Background: A small number of people with chronic obstructive pulmonary disease (COPD) receive pulmonary function testing around the time of diagnosis. Because omitting testing increases misdiagnosis, we sought to determine whether health outcomes differed between patients whose COPD was diagnosed with or without pulmonary function testing.
Methods: We conducted a longitudinal population study of patients with physiciandiagnosed COPD from 2005 to 2012 using health administrative data from Ontario, Canada. We assessed whether having pulmonary function testing around the time of diagnosis was associated with the composite outcome of admission to hospital for COPD or all-cause death, using adjusted survival analysis.
Results: Chronic obstructive pulmonary disease was diagnosed in 68 898 patients during the study period; 41.2% of patients received peridiagnostic pulmonary function testing. In adjusted analysis, patients who underwent testing were less likely to die or be admitted to hospital for COPD (adjusted hazard ratio [HR] 0.91, 95% confidence interval [CI] 0.89– 0.94) and were more likely to be prescribed an inhaled long-acting bronchodilator than patients who did not undergo testing. Subgroup analysis suggested that the association of testing and outcomes was confined to patients with COPD diagnosed in the ambulatory care setting (adjusted HR 0.80, 95% CI 0.76–0.84).

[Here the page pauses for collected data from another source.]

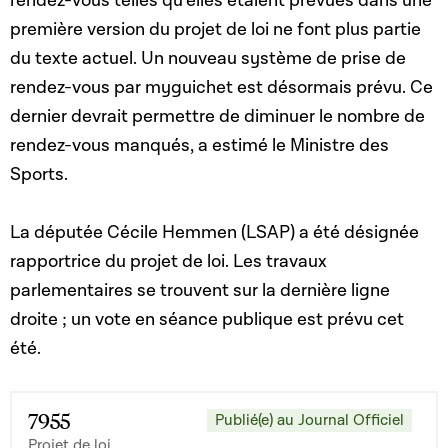
rendez-vous telles qu’elles étaient prévues dans une
première version du projet de loi ne font plus partie
du texte actuel. Un nouveau système de prise de
rendez-vous par myguichet est désormais prévu. Ce
dernier devrait permettre de diminuer le nombre de
rendez-vous manqués, a estimé le Ministre des
Sports.
La députée Cécile Hemmen (LSAP) a été désignée
rapportrice du projet de loi. Les travaux
parlementaires se trouvent sur la dernière ligne
droite ; un vote en séance publique est prévu cet
été.
7955
Publié(e) au Journal Officiel
Projet de loi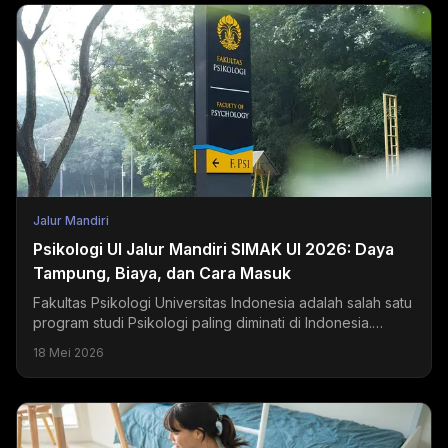
Jalur Mandiri
Psikologi UI Jalur Mandiri SIMAK UI 2026: Daya
Tampung, Biaya, dan Cara Masuk
Fakultas Psikologi Universitas Indonesia adalah salah satu
program studi Psikologi paling diminati di Indonesia.
Setiap tahun, ribuan pendaftar bersaing...
18 Mei 2026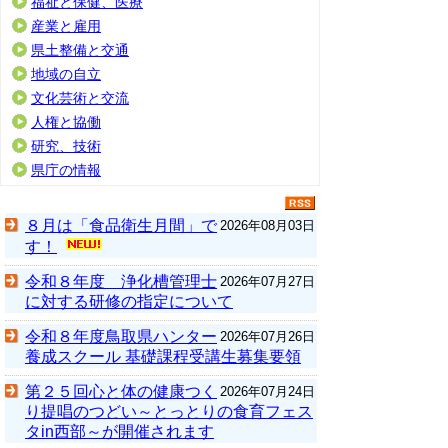
福祉と保健、医療
産業と雇用
県土整備と交通
地域の自立
文化芸術と交流
人権と協働
研究、技術
県庁の情報
８月は「食品衛生月間」で
2026年08月03日
す！
令和８年度 浄化槽管理士
2026年07月27日
に対する研修の指定について
令和８年度鳥取県ハンター
2026年07月26日
養成スクール 基礎課程受講生募集要領
第２５回心と体の健康つく
2026年07月24日
り提唱のつどい～とっとりの食育フェス
タin西部～が開催されます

Interpretation: Confirmation of a COPD diagnosis using pulmonary function testing is associated with a decreased risk of death and admission to hospital for COPD. In ambulatory patients, this effect may be from increased use of appropriate COPD medications. The findings of this study validate current guideline recommendations that encourage pulmonary function testing for diagnosis in all patients with suspected COPD.